Dataset entries:

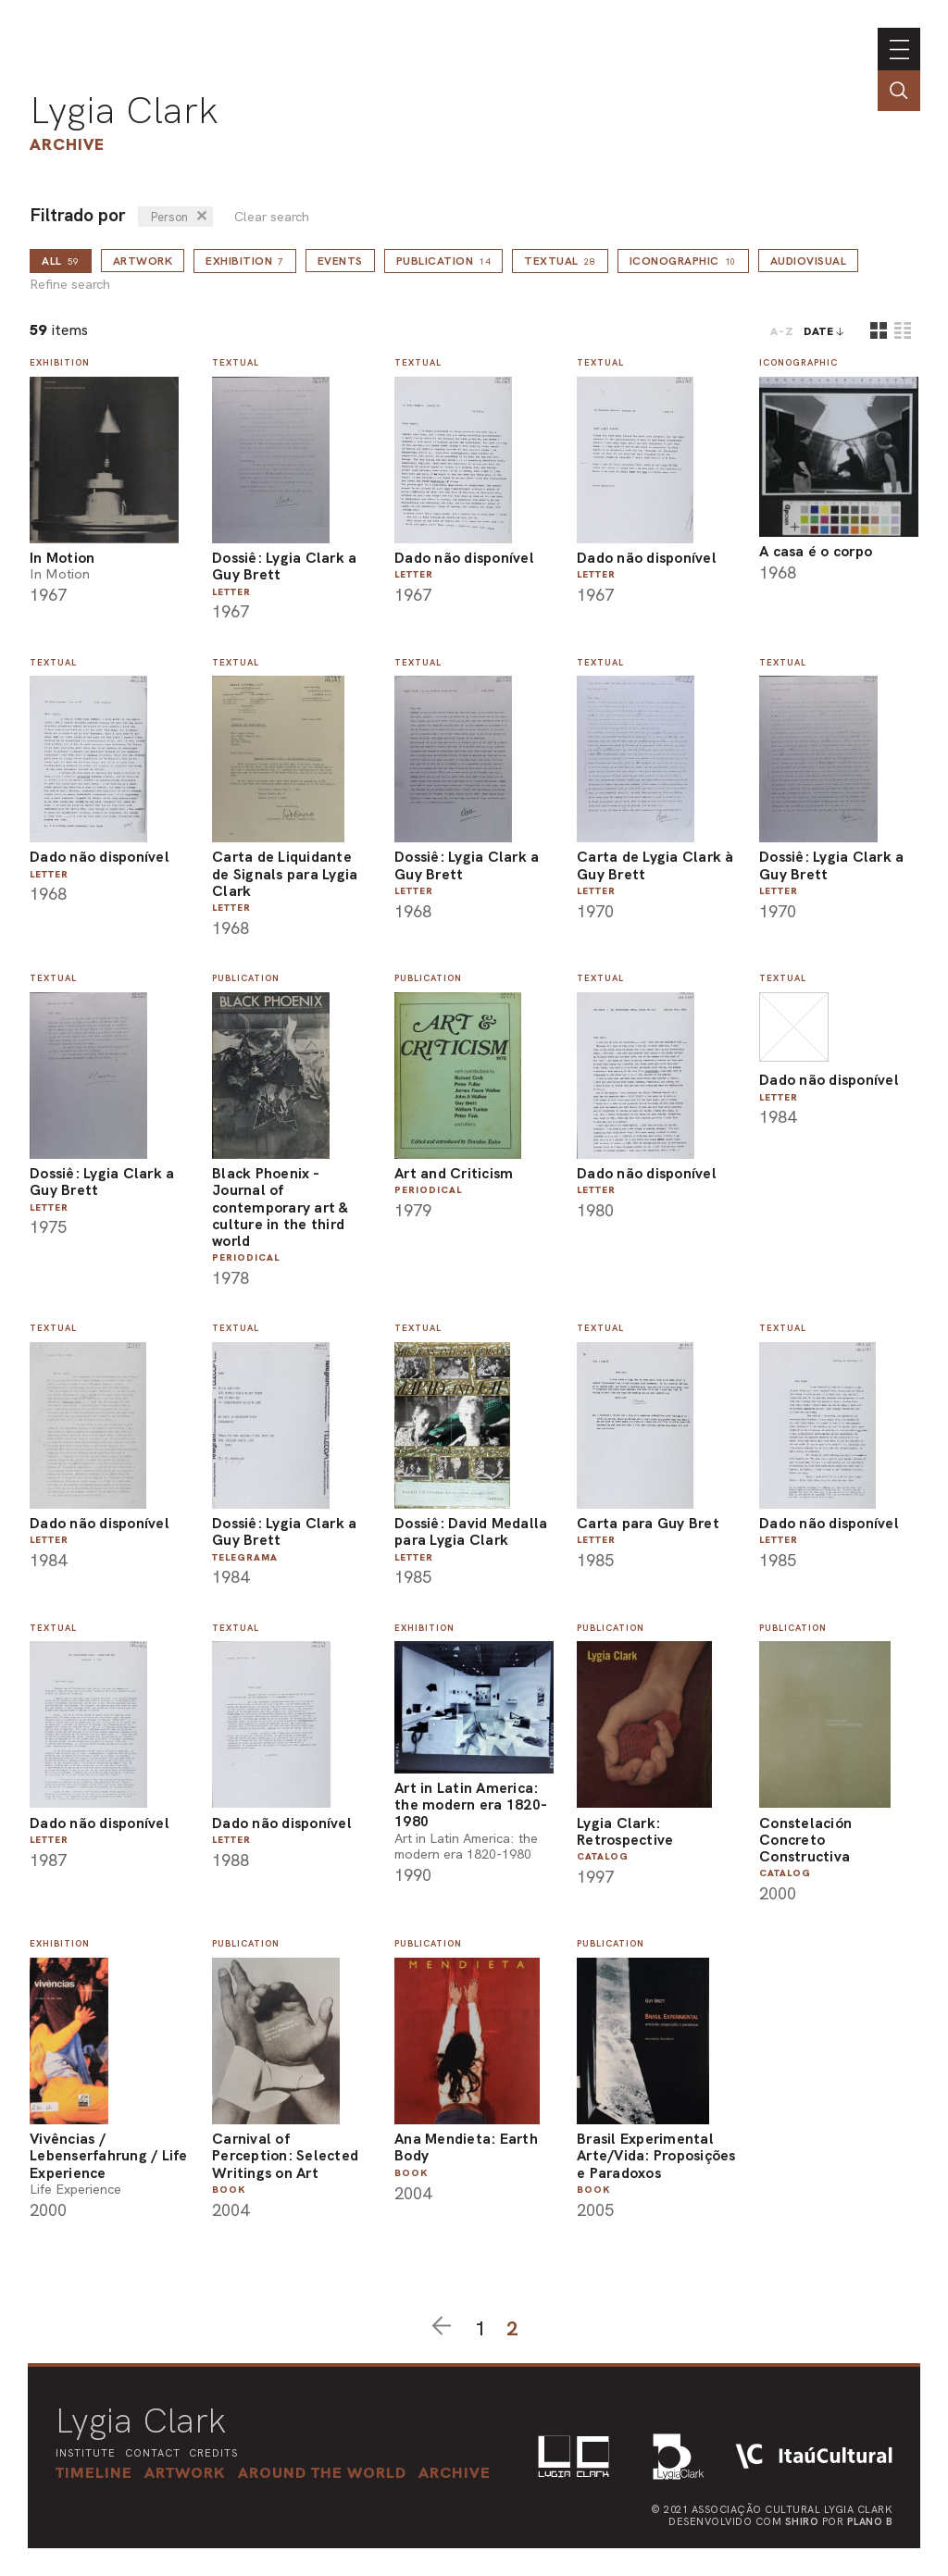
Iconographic (683, 261)
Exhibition (245, 261)
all (61, 261)
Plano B (870, 2521)
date (819, 331)
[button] (322, 2472)
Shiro (802, 2521)
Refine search (70, 284)
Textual (560, 261)
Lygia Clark (124, 110)
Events (340, 261)
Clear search (271, 217)
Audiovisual (808, 261)
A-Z (782, 331)
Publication (444, 261)
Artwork (143, 261)
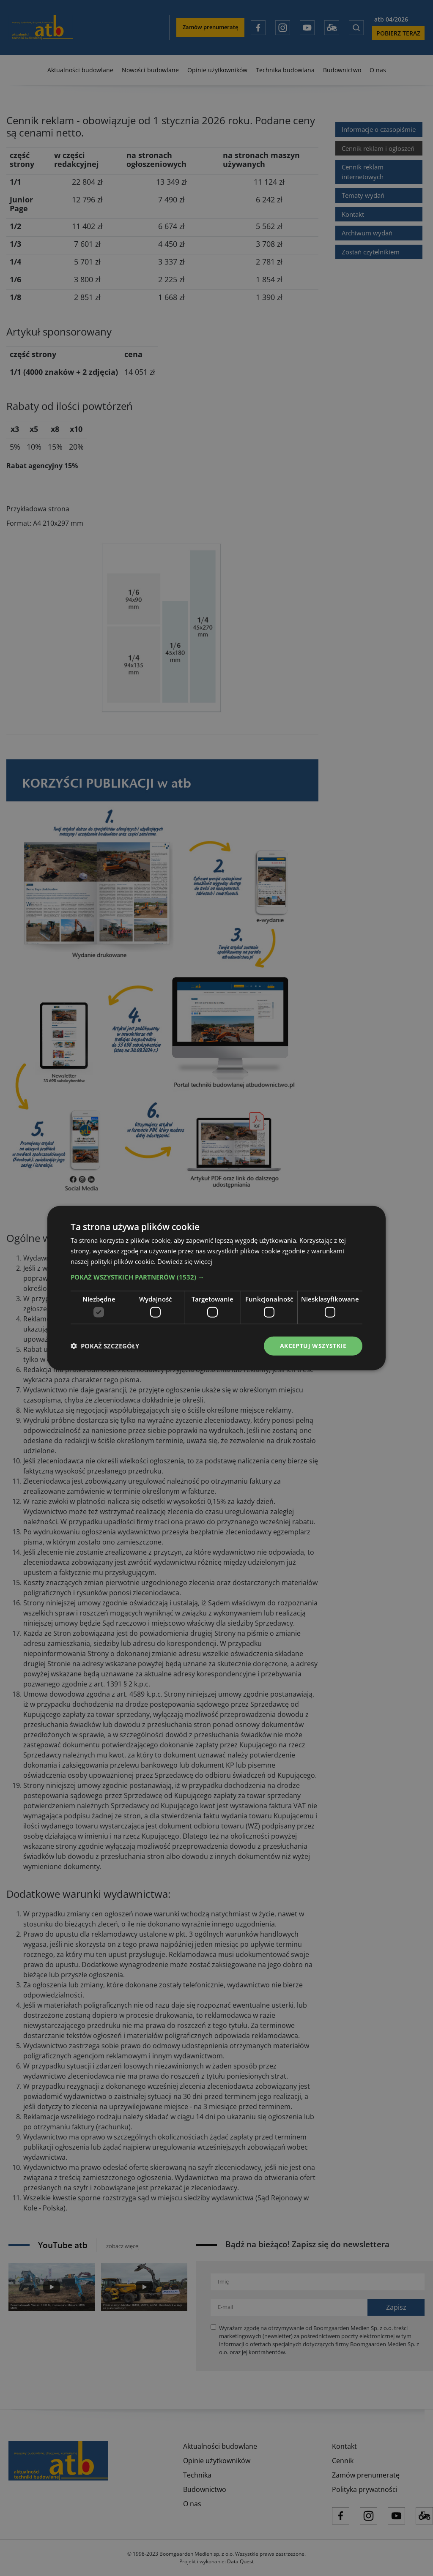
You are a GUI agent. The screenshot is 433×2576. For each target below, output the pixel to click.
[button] (216, 1276)
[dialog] (216, 1288)
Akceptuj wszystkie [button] (313, 1346)
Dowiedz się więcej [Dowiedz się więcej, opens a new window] (184, 1261)
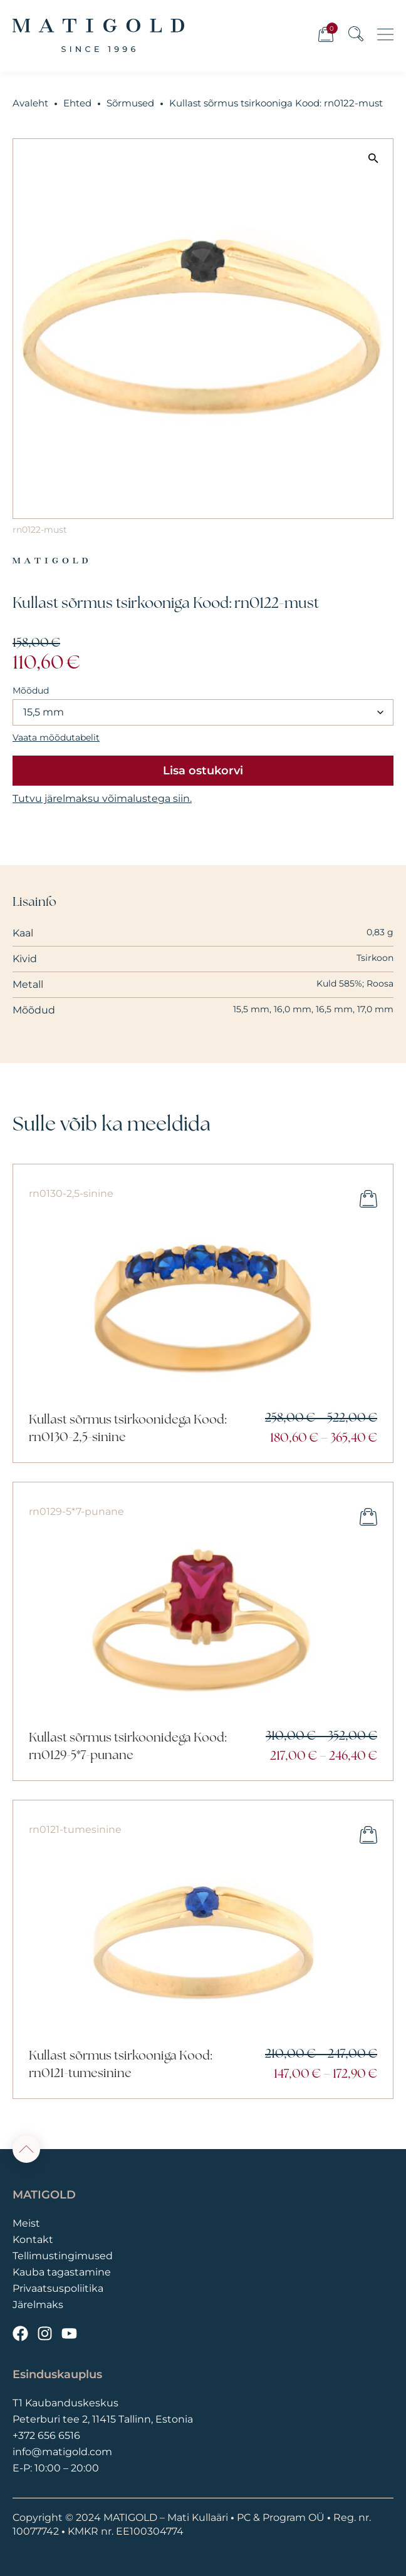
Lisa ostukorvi (203, 770)
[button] (373, 158)
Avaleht (30, 103)
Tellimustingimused (63, 2256)
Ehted (77, 103)
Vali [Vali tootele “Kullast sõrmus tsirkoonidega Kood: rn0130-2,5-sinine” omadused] (368, 1199)
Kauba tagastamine (62, 2272)
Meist (26, 2223)
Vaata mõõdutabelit (56, 737)
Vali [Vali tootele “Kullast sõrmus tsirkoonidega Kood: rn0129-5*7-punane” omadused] (368, 1517)
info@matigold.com (62, 2452)
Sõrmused (130, 103)
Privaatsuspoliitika (58, 2288)
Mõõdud (31, 690)
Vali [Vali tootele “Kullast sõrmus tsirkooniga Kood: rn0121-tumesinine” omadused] (368, 1835)
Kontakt (33, 2239)
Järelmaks (38, 2305)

What to produce:
The expected answer is a copy of each line above containing "omadused".

Solution to this problem:
Vali [Vali tootele “Kullast sõrmus tsirkoonidega Kood: rn0130-2,5-sinine” omadused] (368, 1199)
Vali [Vali tootele “Kullast sõrmus tsirkoonidega Kood: rn0129-5*7-punane” omadused] (368, 1517)
Vali [Vali tootele “Kullast sõrmus tsirkooniga Kood: rn0121-tumesinine” omadused] (368, 1835)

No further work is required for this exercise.